No hay troncos, ni ruedas ni urinarios que puedan contener todo ese caudal, ese líquido ámbar que nuestros lechuzos provincianos esparcen por calles, piedras y elementos varios. ¿Tanta es la urgencia o es la mejor de sus armas de seducción?
Y es que, por lo visto un fin de semana tras otro, es tan poca la evidencia de sus feromonas, que solo consiguen mostrar su esencia masculina, sembrando los terrenos zamoranos con sus embriagadores y varoniles orines. Y nosotras, ahí, hipnotizadas por sus posturas de sensualidad plena, deseosas de que sus higiénicas manos repasen nuestros cuerpos, esperando que, al igual que han olvidado dónde está el baño, olviden nuestro nombre, nuestra cara, nuestra casa... y pegen la vuelta.
Iglesia que ven, iglesia que mean. Y no es que nosotras estemos consagradas a nuestros templos, pero es que ya les huele: a ellos, a nosotras y a todo el pobre que decida pasear por nuestras bellas rúas. El más sacrificado en pos de sus necesidades: el callejón de Los Herreros. Regatos, ríos y afluentes recorren, calle abajo, nuestras suelas y tacones. ¿Y quién se atreve ahora a decir que nuestros lechuzos no son puro macho? “Macho, macho man”.

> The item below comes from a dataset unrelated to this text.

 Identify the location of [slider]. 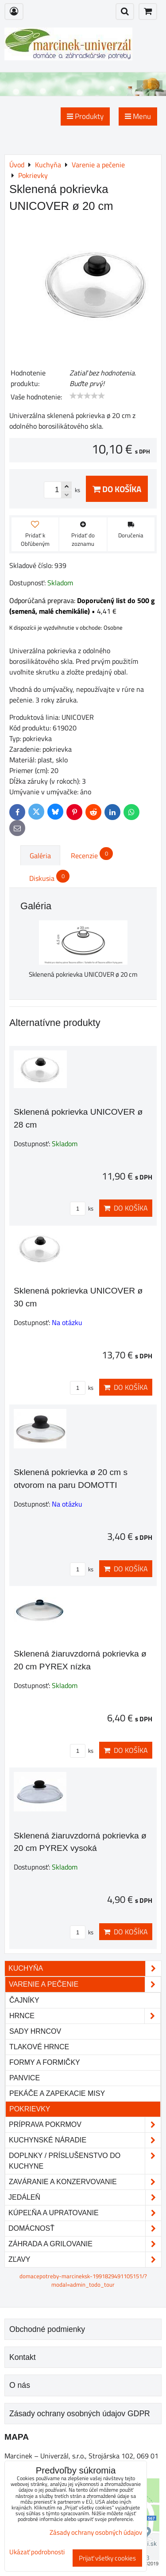
(87, 395).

Así, aún teniendo deseos de redimir sus secretos, de sentir sus pasiones; escapamos, con un fino orgullo presumido, y los dejamos con sus eternas miserias. Podían, al menos, ser tan pulcros como los gatos y lamerse... las heridas en soledad.
Hasta que se les pase el celo, nosotras meditaremos, como juncos huecos, aullando en la noche.
“Vete, olvida mis ojos, mis manos, mis labios, que no te desean..., olvídate todo, que tú, para eso, tienes experiencia”.